On Friday morning the weather was cold and wet. We readied to leave for work half an hour before departure, the two of us dealing out rain gear and debating the need for boots. I was going to meet Emmett at the train station after work and then off to Kyoto with us! We were celebrating our fourth anniversary. Four years of solid high fives, dancing in the kitchen, making instruments out of empty containers, packing and moving, making homes, making food, making friends, and participating in spontaneous a capella eruptions of Joanna Newsom’s “Bridges and Balloons.” Leaving the house, Emmett said, “Our adventure begins tonight!” I summoned Cary Grant, “Our adventure began four years ago.”
In the afternoon, I rode home to get my bag in relative sunlight, but when I remounted just 10 minutes later, I fought to stay upright in the wind. The rain was so cold and sharp, it shocked my lips and cheeks. So often my destination involves Emmett, it’s understandable that a proportionate amount of these journeys are perilous. The final legs of exhausting hikes, hitchhiking home from Stearns county, thousand mile drives, one extremely hungover plane flight, and dark rides home in the snow after koto lessons have all resulted in an Emmett finale. While en route, I usually meditate on that fact. This time he met me with two tickets for Kyoto and a bottle of Tateyama Sake, or, Old Faithful, as we call it on the sake aisle.
Boarding the train for Kyoto makes us a strange sort of giddy. Like the kind that makes you elated just to be standing in the bathroom area because you didn’t splurge on reserved seats and the non-reserved car is full. Just before the Kanazawa stop, I went back to scope out the non-reserved car. Thanks to a little conspiratorial help from another passenger, a business man with great English, we snagged two seats together, broke out Old Faithful and the peanut butter and jelly sandwiches I’d packed for us. “Vacation!” we toasted, Emmett with the bottle and me with the cap. Our new friend asked how long we would be in Kyoto and we told him just for the weekend. He said, “Oh,” (not his idea of a vacation), and then nodded and finished with “Nice,” and remembered to smile. He was from Kyoto, traveling home from Tokyo. When he told me where he lived I barely contained the elementary school exclamatory that might not have translated across cultures, “Luckeeeeeeeeee!” Because it’s meant more like an accusation. Hours later we stepped out of the train station in Kyoto and mused, “Tall buildings with lights!” We were not in Takaoka anymore.
Sure, our “Vacation!” would be brief, but we had a game plan: A walking tour tonight through Pontochō to find Cafe 844 and it’s famed vegetable gyoza!
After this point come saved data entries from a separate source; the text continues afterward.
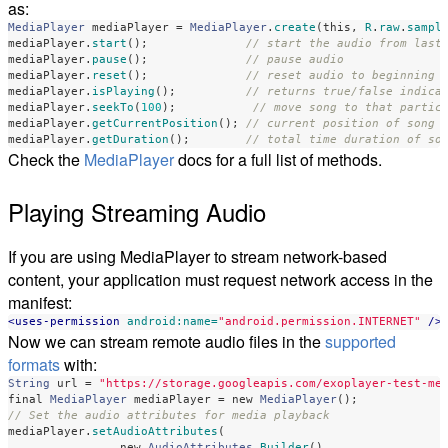
as:
MediaPlayer
mediaPlayer
=
MediaPlayer
.
create
(
this
,
R
.
raw
.
sampl
mediaPlayer
.
start
();
// start the audio from last
mediaPlayer
.
pause
();
// pause audio
mediaPlayer
.
reset
();
// reset audio to beginning 
mediaPlayer
.
isPlaying
();
// returns true/false indica
mediaPlayer
.
seekTo
(
100
);
// move song to that partic
mediaPlayer
.
getCurrentPosition
();
// current position of song 
mediaPlayer
.
getDuration
();
// total time duration of so
Check the
MediaPlayer
docs for a full list of methods.
Playing Streaming Audio
If you are using MediaPlayer to stream network-based
content, your application must request network access in the
manifest:
<uses-permission
android:name=
"android.permission.INTERNET"
/>
Now we can stream remote audio files in the
supported
formats
with:
String
url
=
"https://storage.googleapis.com/exoplayer-test-me
final
MediaPlayer
mediaPlayer
=
new
MediaPlayer
();
// Set the audio attributes for media playback
mediaPlayer
.
setAudioAttributes
(
new
AudioAttributes
.
Builder
()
Then bikes and gardens Saturday, and bikes and museums Sunday. But the main idea had been to hit the ground running, have gyoza and then hit the bars. We put our stuff down in the hostel and immediately set out on foot. We walked briskly in the cold dodging the surprise drops of rain and marveling at the city.
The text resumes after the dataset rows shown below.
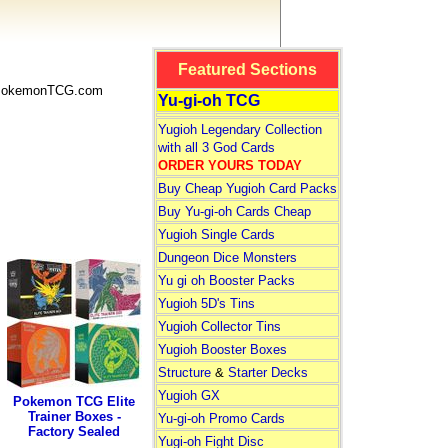
Featured Sections
 PokemonTCG.com
Yu-gi-oh TCG
Yugioh Legendary Collection
with all 3 God Cards
ORDER YOURS TODAY
Buy Cheap Yugioh Card Packs
Buy Yu-gi-oh Cards Cheap
Yugioh Single Cards
Dungeon Dice Monsters
Yu gi oh Booster Packs
Yugioh 5D's Tins
Yugioh Collector Tins
Yugioh Booster Boxes
Structure
&
Starter Decks
Yugioh GX
Pokemon TCG Elite
Trainer Boxes -
Yu-gi-oh Promo Cards
Factory Sealed
Yugi-oh Fight Disc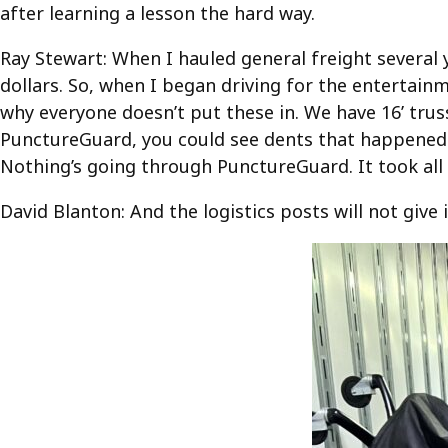
after learning a lesson the hard way.
Ray Stewart: When I hauled general freight several y
dollars. So, when I began driving for the entertain
why everyone doesn’t put these in. We have 16’ trus
PunctureGuard, you could see dents that happened w
Nothing’s going through PunctureGuard. It took al
David Blanton: And the logistics posts will not give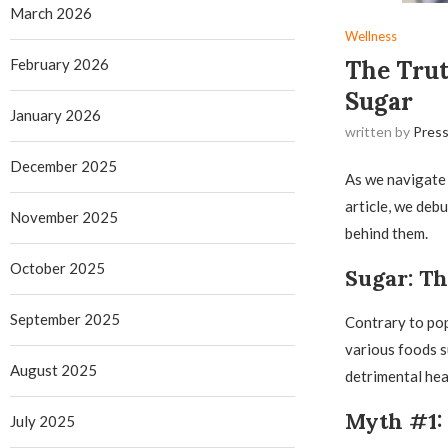
March 2026
Wellness
February 2026
The Tru
Sugar
January 2026
written by
Press
December 2025
As we navigate t
article, we deb
November 2025
behind them.
October 2025
Sugar: Th
September 2025
Contrary to popu
various foods s
August 2025
detrimental hea
Myth #1: 
July 2025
Kyoto is a river city unlike those I have met. In the north of the city, the Takano River joins the Kamo River and its tributary ditches are directed like canals along residential alleyways, quaint streets, and night districts, so that buildings meet water. Adding to this Venetian feel, alleys in the Pontochō district fold into themselves, and people looking for a small cafe with vegetarian gyoza might ask themselves a few times if they are walking in circles or if the cafe exists at all. At last we learned that, in the words of the host next door, “844 crashed.” Oh no! It sounded violent. We marched on for the sake of our bellies, eying ramen bars, Rumbita’s Musica Latina, Bottles Bar, and other well lighted, solid-wood interiors we could’ve stood to throw a few back in. But walking, exploring and wondering what next ruckus we might stumble upon, alas, is too fun.
We walked from ten to shortly after midnight. When our meandering and dark alley choosing brought us finally to a main artery, we stepped into an F-Mart, a surprisingly well outfitted grocery, and bought ramen, strawberries because they smelled so good, and Kyoto Asahi Beer. Our plans to barhop dissolved into bowls of ramen, two cans of Asahi, and a private room. Warm again, and with food before us, watching Gustavo Dudamel madly conducting a concert in Tokyo on the tiny TV, I felt that same sort of giddyness I had leaving the platform in Takaoka. It’s the stuff of second winds, the filling of empty bellies, the resting of tired legs, a journey completed and met with the interminable sensation that the next adventure is always just beginning.